Task brief |
Tally the lines below that contain "прокатка". The number is the whole answer.
*** Data to examine ***
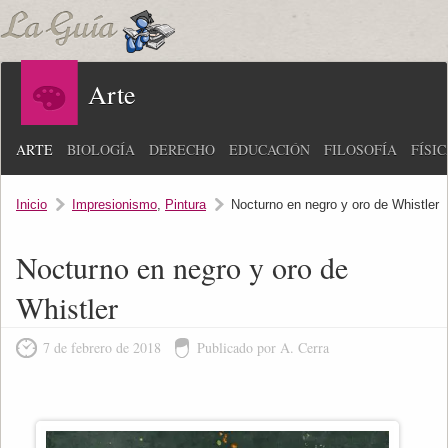
Arte
ARTE
BIOLOGÍA
DERECHO
EDUCACIÓN
FILOSOFÍA
FÍSI
Inicio
Impresionismo
,
Pintura
Nocturno en negro y oro de Whistler
Nocturno en negro y oro de
Whistler
7 de febrero de 2018
Publicado por A. Cerra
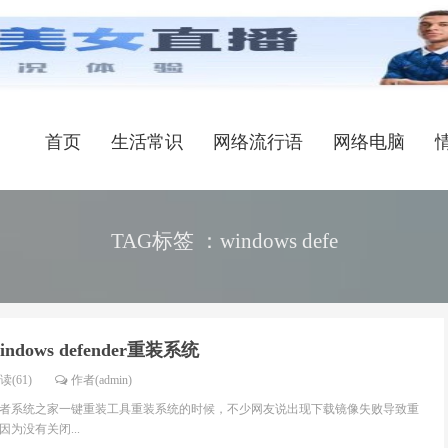
首页
生活常识
网络流行语
网络电脑
TAG标签 ：windows defe
dows defender重装系统
读(61)
作者(admin)
者系统之家一键重装工具重装系统的时候，不少网友说出现下载镜像失败导致重
为没有关闭...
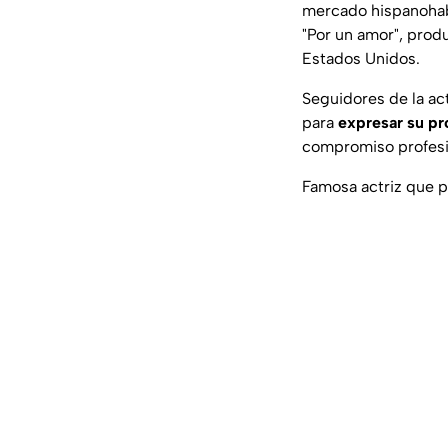
mercado hispanohabl
"
Por un amor
", prod
Estados Unidos.
Seguidores de la ac
para
expresar su pr
compromiso profesio
Famosa actriz que p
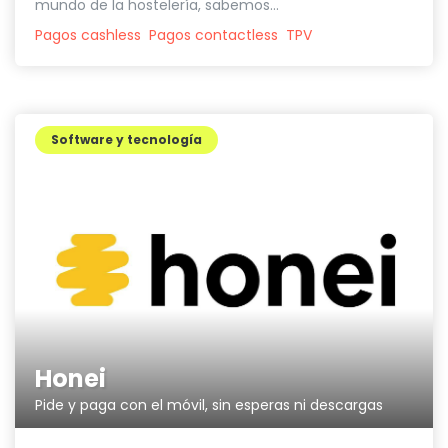
mundo de la hostelería, sabemos...
Pagos cashless
Pagos contactless
TPV
Software y tecnología
Honei
Pide y paga con el móvil, sin esperas ni descargas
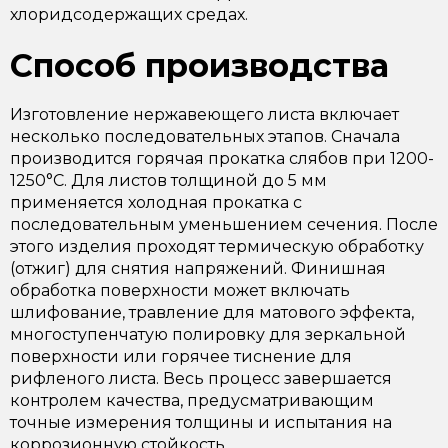
хлоридсодержащих средах.
Способ производства
Изготовление нержавеющего листа включает
несколько последовательных этапов. Сначала
производится горячая прокатка слябов при 1200-
1250°C. Для листов толщиной до 5 мм
применяется холодная прокатка с
последовательным уменьшением сечения. После
этого изделия проходят термическую обработку
(отжиг) для снятия напряжений. Финишная
обработка поверхности может включать
шлифование, травление для матового эффекта,
многоступенчатую полировку для зеркальной
поверхности или горячее тиснение для
рифленого листа. Весь процесс завершается
контролем качества, предусматривающим
точные измерения толщины и испытания на
коррозионную стойкость.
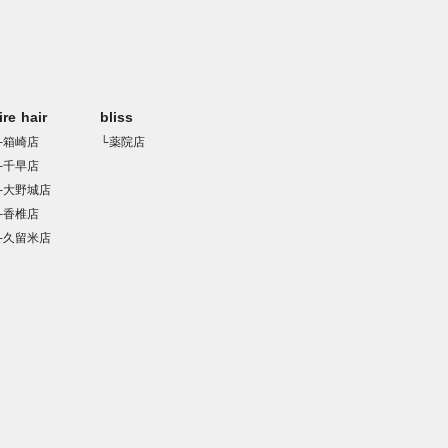
rire hair
bliss
└箱崎店
└薬院店
└千早店
└大野城店
└香椎店
└久留米店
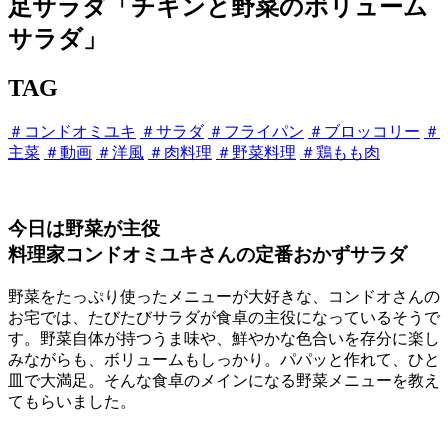
足サラダ「チキンと野菜のボリューム
サラダ」
TAG
＃コンドオミユキ
＃サラダ
＃フライパン
＃ブロッコリー
＃
主菜
＃動画
＃洋風
＃肉料理
＃野菜料理
＃鶏もも肉
今日は野菜が主役
料理家コンドオミユキさんの定番おかずサラダ
野菜をたっぷり使ったメニューが大好きな、コンドオさんの
お宅では、たびたびサラダが食卓の主役になっているそうで
す。野菜自体が持つうま味や、鮮やかな色合いを存分に楽し
みながらも、ボリュームもしっかり。パパッと作れて、ひと
皿で大満足。そんな食卓のメインになる野菜メニューを教え
てもらいました。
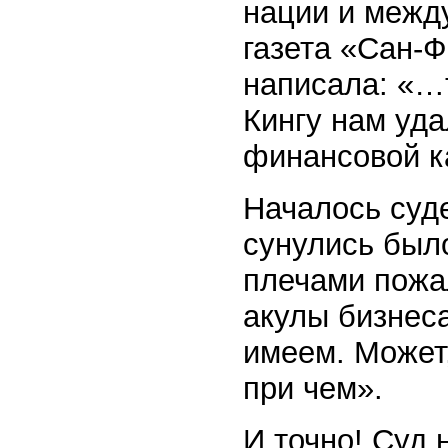
нации и межд
газета «Сан-
написала: «…
Кингу нам уда
финансовой к
Началось суд
сунулись было
плечами пожа
акулы бизнеса
имеем. Может
при чем».
И точно! Суд 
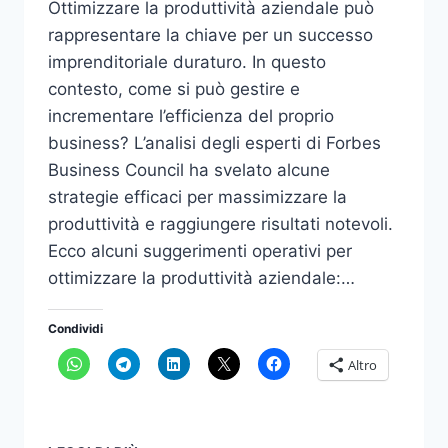
Ottimizzare la produttività aziendale può
rappresentare la chiave per un successo
imprenditoriale duraturo. In questo
contesto, come si può gestire e
incrementare l’efficienza del proprio
business? L’analisi degli esperti di Forbes
Business Council ha svelato alcune
strategie efficaci per massimizzare la
produttività e raggiungere risultati notevoli.
Ecco alcuni suggerimenti operativi per
ottimizzare la produttività aziendale:…
Condividi
Altro
OTTIMIZZARE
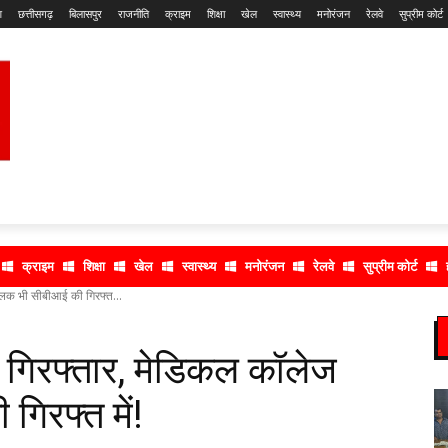
श
छत्तीसगढ़
बिलासपुर
राजनीति
क्राइम
शिक्षा
खेल
स्वास्थ्य
मनोरंजन
रेलवे
सुप्रीम कोर्ट
क्राइम
शिक्षा
खेल
स्वास्थ्य
मनोरंजन
रेलवे
सुप्रीम कोर्ट
ालक भी सीबीआई की गिरफ्त...
 गिरफ्तार, मेडिकल कॉलेज
िरफ्त में!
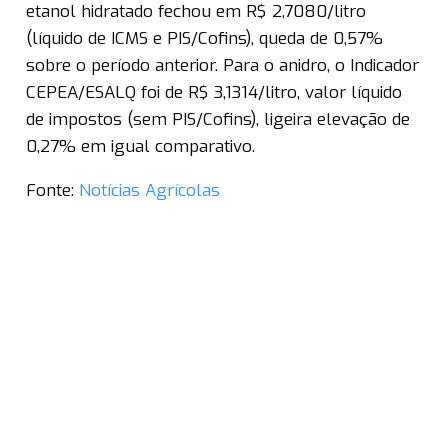
etanol hidratado fechou em R$ 2,7080/litro
(líquido de ICMS e PIS/Cofins), queda de 0,57%
sobre o período anterior. Para o anidro, o Indicador
CEPEA/ESALQ foi de R$ 3,1314/litro, valor líquido
de impostos (sem PIS/Cofins), ligeira elevação de
0,27% em igual comparativo.
Fonte:
Notícias Agrícolas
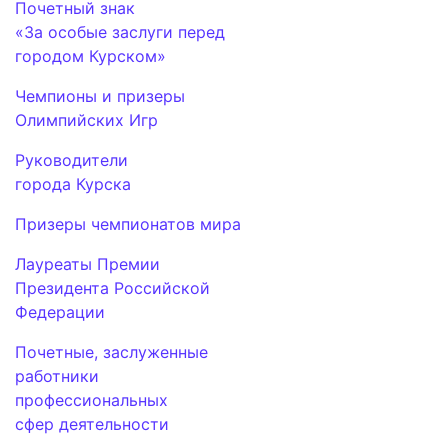
Почетный знак
«За особые заслуги перед
городом Курском»
Чемпионы и призеры
Олимпийских Игр
Руководители
города Курска
Призеры чемпионатов мира
Лауреаты Премии
Президента Российской
Федерации
Почетные, заслуженные
работники
профессиональных
сфер деятельности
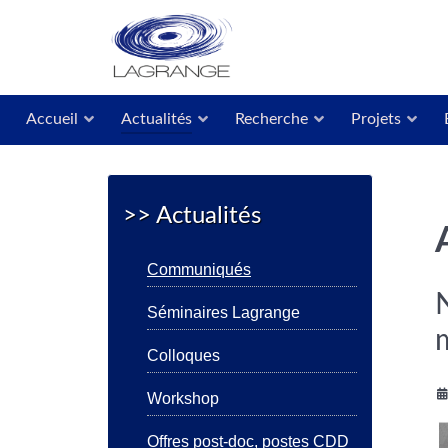
Accueil
Actualités
Recherche
Projets
>> Actualités
Communiqués
N
Séminaires Lagrange
Colloques
Workshop
Offres post-doc, postes CDD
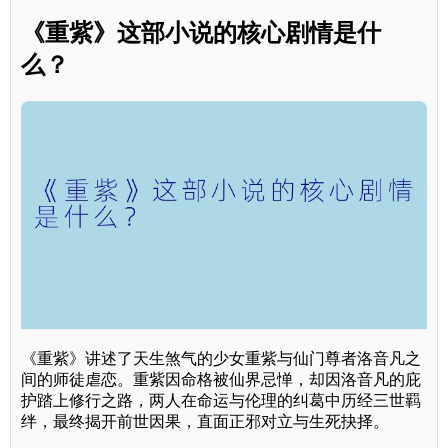
《重紫》这部小说的核心剧情是什
么？
《重紫》讲述了天生煞气的少女重紫与仙门尊者洛音凡之
间的师徒虐恋。重紫因命格被仙界忌惮，却因洛音凡的庇
护踏上修行之路，两人在命运与伦理的纠葛中历经三世羁
绊，最终揭开前世因果，直面正邪对立与生死抉择。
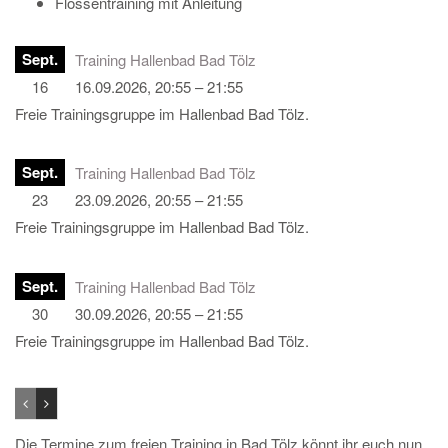
Flossentraining mit Anleitung
Sept.
Training Hallenbad Bad Tölz
16
16.09.2026, 20:55 – 21:55
Freie Trainingsgruppe im Hallenbad Bad Tölz.
Sept.
Training Hallenbad Bad Tölz
23
23.09.2026, 20:55 – 21:55
Freie Trainingsgruppe im Hallenbad Bad Tölz.
Sept.
Training Hallenbad Bad Tölz
30
30.09.2026, 20:55 – 21:55
Freie Trainingsgruppe im Hallenbad Bad Tölz.
Die Termine zum freien Training in Bad Tölz könnt ihr euch nun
***
Answer box |
2